政治中立是许多国家法官非政党化的路径。司法永远与政治有着适度的距离,法官的中立性要求法官不能卷入任何政治纠纷。“法官除了法律就没有别的上司。……如果认为在立法者偏私的情况下可以有公正的法官,那简直是不切实际的幻想。”政党是某种共同的政治利益结合在一起的产物,有自己独立的主张和政治利益,有明显的政治偏好,如果法官倾向于某一政治偏好,司法公正就不可能了。
日本宪法规定了法官必须政治中立。

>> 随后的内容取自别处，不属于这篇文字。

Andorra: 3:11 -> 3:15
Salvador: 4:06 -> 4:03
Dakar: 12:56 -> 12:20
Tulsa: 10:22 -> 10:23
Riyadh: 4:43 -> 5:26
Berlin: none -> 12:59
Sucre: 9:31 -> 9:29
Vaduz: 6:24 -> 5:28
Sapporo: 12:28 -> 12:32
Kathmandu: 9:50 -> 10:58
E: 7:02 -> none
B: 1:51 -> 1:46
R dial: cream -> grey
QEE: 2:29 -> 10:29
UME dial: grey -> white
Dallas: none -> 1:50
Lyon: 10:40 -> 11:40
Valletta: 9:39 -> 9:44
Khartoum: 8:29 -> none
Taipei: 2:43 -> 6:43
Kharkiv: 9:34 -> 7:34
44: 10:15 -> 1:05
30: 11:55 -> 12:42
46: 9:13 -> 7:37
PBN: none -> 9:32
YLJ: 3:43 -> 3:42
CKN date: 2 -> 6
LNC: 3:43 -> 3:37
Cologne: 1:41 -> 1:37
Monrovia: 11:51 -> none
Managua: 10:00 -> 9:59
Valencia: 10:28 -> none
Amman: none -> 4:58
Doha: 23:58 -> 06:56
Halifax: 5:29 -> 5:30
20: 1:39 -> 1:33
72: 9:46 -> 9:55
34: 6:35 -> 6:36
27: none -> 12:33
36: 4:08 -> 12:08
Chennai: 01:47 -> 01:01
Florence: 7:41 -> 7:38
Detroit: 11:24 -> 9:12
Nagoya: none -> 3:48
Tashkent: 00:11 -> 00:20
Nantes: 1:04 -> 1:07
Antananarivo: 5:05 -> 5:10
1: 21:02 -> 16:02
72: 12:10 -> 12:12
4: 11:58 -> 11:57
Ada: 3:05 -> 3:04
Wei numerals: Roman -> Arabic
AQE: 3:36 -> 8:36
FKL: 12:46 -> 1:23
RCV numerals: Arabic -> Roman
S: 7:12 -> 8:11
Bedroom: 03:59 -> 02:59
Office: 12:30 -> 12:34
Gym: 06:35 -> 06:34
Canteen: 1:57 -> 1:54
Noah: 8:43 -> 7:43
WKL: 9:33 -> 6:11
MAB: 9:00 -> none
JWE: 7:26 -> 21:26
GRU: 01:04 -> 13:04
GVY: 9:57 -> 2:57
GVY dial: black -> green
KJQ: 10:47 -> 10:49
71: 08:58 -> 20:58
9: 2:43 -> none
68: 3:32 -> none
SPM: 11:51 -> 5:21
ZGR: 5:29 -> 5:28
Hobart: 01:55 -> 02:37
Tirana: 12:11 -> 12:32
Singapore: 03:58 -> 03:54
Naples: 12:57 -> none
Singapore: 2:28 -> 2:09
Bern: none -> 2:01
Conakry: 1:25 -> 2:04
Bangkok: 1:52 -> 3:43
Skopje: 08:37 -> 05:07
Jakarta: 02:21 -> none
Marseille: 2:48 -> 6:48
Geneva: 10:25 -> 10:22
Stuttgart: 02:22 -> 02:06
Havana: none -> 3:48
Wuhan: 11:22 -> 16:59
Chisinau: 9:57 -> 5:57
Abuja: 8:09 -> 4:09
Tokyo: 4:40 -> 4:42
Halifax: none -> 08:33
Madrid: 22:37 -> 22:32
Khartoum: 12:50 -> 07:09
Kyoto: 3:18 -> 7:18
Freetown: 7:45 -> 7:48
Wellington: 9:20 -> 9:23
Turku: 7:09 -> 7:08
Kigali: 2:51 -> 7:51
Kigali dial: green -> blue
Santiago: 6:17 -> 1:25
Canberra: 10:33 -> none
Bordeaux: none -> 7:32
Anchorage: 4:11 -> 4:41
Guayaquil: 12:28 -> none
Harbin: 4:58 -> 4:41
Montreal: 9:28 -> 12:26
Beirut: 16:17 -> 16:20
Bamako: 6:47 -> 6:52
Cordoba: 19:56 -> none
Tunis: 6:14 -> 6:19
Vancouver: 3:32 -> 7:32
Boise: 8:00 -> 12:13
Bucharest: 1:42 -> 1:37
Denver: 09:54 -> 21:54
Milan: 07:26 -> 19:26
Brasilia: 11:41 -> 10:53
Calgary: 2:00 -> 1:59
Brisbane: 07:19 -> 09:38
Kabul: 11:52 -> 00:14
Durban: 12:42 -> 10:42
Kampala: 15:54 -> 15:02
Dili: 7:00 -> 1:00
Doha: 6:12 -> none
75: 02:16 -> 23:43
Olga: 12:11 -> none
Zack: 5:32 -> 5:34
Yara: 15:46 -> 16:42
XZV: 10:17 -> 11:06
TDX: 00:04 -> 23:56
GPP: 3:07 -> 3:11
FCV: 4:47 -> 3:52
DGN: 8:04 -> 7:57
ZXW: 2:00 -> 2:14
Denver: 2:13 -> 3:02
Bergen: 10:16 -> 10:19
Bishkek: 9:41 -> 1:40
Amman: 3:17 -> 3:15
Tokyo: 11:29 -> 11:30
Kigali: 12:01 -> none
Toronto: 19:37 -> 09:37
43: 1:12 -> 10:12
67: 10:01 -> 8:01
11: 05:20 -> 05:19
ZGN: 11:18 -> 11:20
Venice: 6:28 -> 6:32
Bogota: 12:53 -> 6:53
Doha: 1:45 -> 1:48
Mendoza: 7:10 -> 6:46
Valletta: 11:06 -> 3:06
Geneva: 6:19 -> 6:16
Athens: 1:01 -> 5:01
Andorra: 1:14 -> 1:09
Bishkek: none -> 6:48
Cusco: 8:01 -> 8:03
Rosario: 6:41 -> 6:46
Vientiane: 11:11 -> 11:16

“独立、超然和理性是专业法官的职业本色”,法官执行司法职务时,除了受法律及其良知拘束外,不受任何干涉。法官的思维方式也决定了法官不能政党化:法官的判断结论总是非此即彼,不同于政治思维的权衡特点,政党必须权衡,政治的艺术就是妥协的艺术。
中国法官的非政党化不是政治中立,中国法官的非政党化有自己的特点,即党委不能越权于预司法,其最终目的是强化和完善党对司法工作的领导。“中国共产党是依靠武装斗争最后夺取政权的,在国共的政权争夺战中,起决定性作用的是武装力量,党的组织能力以及人民的支持,而不是司法机关依照宪法和法律所做出的判决。所以中国共产党不可能象西方发达国家的政党那样,将司法裁判放在一个极具权威性甚至是最终极权威性的地位。在西方发达国家里,政党轮替、政权转移是以和平的方式,在法治和民主的轨道上进行的。作为适用法律的司法机关在这种环境中,自然处于居中裁决的权威地位,而各种政治力量的均势也迫使他们不得不以司法裁决为最终极的评判。”这就决定了中国法官的非政党化与西方语境中法官的非政党化具有不同的政治意蕴,这种不同的政治意蕴决定了不同的制度设计。在中国政治语境下,法官的非政党化并不是意味着法官的政治中立,法官应该毫无疑问地接受党的领导,坚持党的方针、路线和政策。法官的非政党化实际上是一个如何接受党的领导的问题,是一个党的领导方式问题。党可以通过多种方式实现对司法工作的领导,问题在于:党如何领导司法机关才能最大限度地将自己的意志贯彻到司法工作中去?最有效的方式应该是通过将自己的意志变为国家意志,即法律,司法的过程就是将法律贯彻到个案中的过程,也即将执政党的意志贯彻的过程。从这个层面来看,法官的非政党化恰恰最大限度地体现了党对司法工作的领导。我国20世纪80年代初命令废止了党委审批具体案件的制度,党对司法工作的领导是思想和政治原则上的领导,而不是具体司法业务上的领导,“不是包办,不是遇事干涉,不是党权高与一切。”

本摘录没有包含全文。